Smartphones easily used to skim credit card data
Popular smartphone and free app used to get data from chip-enabled debit or credit cards
A technology designed to make it easier to pay with your credit card may be putting Canadians at risk of fraud and identity theft, security and privacy experts warn.
Many new credit and debit cards come with chips that allow customers to tap the card to make a purchase. These chips, used in many retail outlets from Tim Hortons to high-end computer shops, are read by payment machines and are supposed to be a safe and convenient way to pay for goods.
But CBC News has found out those chips can also be read with a device millions of Canadians carry with them every day — a smartphone.
Using a Samsung Galaxy SIII — one of the most popular smartphones available in Canada — and a free app downloaded from the Google Play store, CBC was able to read information such as a card number, expiry date and cardholder name simply by holding the smartphone over a debit or credit card.
And it could be done through wallets, pockets and purses.
'Impressive and scary'
The app used the near field communication (NFC) antenna built into the Galaxy SIII phone, a feature available on many phones running Google’s Android operating system. The antenna is normally used to allow two phones to talk to each other.
Michael Legary said his company, Seccuris Inc., has investigated cases where phones paired with these apps were used to commit credit card fraud, and said the information read can be used to buy "anything from a $1.50 drink from a machine to a $4,000 to $5,000 laptop."
Legary said the app has become a tool for organized crime in Europe.
"They don't even need to talk to you or touch you, they can get information about who you are.
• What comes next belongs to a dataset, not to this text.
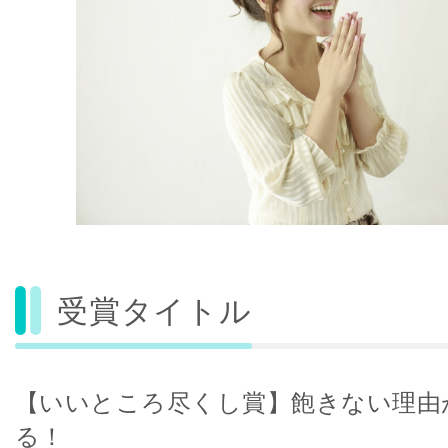
受賞タイトル
【いいところ尽くし賞】飽きない理由
る！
That may make you more of a target for certain types of crime," he said.
Although the NFC antennas in current smartphones need to be very close to a card in order to work — no farther than 10 centimetres — that could change with the next generation of Android smartphones.
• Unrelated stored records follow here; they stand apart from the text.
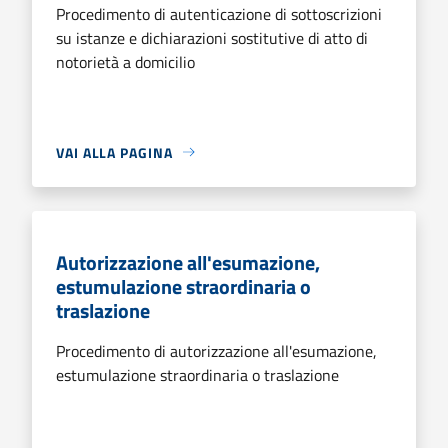
Procedimento di autenticazione di sottoscrizioni
su istanze e dichiarazioni sostitutive di atto di
notorietà a domicilio
VAI ALLA PAGINA
Autorizzazione all'esumazione,
estumulazione straordinaria o
traslazione
Procedimento di autorizzazione all'esumazione,
estumulazione straordinaria o traslazione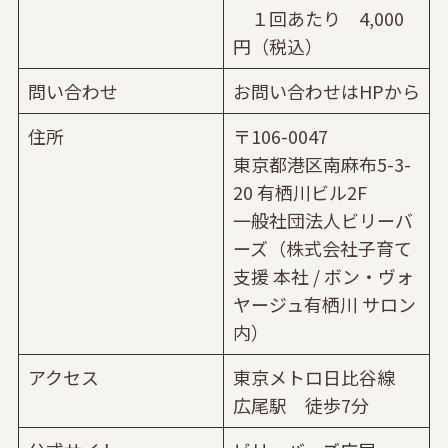
１回あたり 4,000
円（税込）
問い合わせ
お問い合わせはHPから
住所
〒106-0047
東京都港区南麻布5-3-
20 有栖川ビル2F
一般社団法人ビリーバ
ーズ（株式会社子育て
支援 本社 / ボン・ヴォ
ヤージュ有栖川 サロン
内）
アクセス
東京メトロ日比谷線
広尾駅 徒歩7分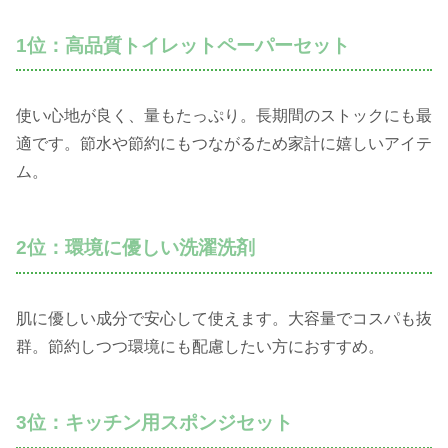
1位：高品質トイレットペーパーセット
使い心地が良く、量もたっぷり。長期間のストックにも最
適です。節水や節約にもつながるため家計に嬉しいアイテ
ム。
2位：環境に優しい洗濯洗剤
肌に優しい成分で安心して使えます。大容量でコスパも抜
群。節約しつつ環境にも配慮したい方におすすめ。
3位：キッチン用スポンジセット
Legary said the Samsung Galaxy S4, set to go on sale this spring, might have a much more capable NFC antenna, which could not only read credit cards from a greater distance, but could also be able to read the chips embedded in enhanced driver's licences and passports.
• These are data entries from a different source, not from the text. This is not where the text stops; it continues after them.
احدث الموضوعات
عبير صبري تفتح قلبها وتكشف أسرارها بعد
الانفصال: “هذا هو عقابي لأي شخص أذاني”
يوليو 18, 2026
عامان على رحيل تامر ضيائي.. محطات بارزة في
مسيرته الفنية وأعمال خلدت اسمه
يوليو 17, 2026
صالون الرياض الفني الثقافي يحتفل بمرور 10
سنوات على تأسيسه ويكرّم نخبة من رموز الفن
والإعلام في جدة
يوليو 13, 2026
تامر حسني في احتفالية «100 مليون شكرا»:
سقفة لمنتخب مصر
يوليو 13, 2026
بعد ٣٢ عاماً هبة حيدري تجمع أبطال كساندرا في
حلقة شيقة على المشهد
The technology also has privacy experts concerned.
Brian Bowman, a partner with Pitblado Law in Winnipeg, said the ease with which a smartphone can be turned into a credit card skimmer is "impressive from a technology [perspective], and scary from a privacy perspective."
"The fact that you can gather those different numbers and pieces of identifiers definitely is something that Canadians need to know, that the risk is there," Bowman said.
He expects cellphone manufacturers, app developers and card issuers are going to have to "step up and find ways to combat [this] risk."
Credit card companies react
Officials with Visa and MasterCard said they were confident in the security their cards provided, but would cover a customer’s losses should someone steal cardholder information.
"Multiple layers of security and advanced fraud detection technologies that protect every Visa transaction have helped keep Visa’s global fraud rates near historic lows," Visa Canada said in an emailed statement.
"In fact, there have been no reports of fraud perpetrated by reading Visa payWave cards as shown by [CBC]."
MasterCard told CBC it has a similar policy in place.
"Though it’s rare that a fraudulent transaction would take place, in the event that unauthorized use of your MasterCard card occurs with fraudulent cards or devices, MasterCard cardholders are protected by MasterCard’s Zero Liability Policy, which means they are not held liable for unauthorized transactions," the company said in a statement.
Neither MasterCard nor Visa would agree to an interview.
CBC News asked Google why apps capable of skimming credit card information were available on the Google Play store.
Google did not comment on the apps CBC used, but said in an email it would remove any app that violated Google’s developer distribution agreement or content policies.
The apps tested by CBC were still available following Google’s comments.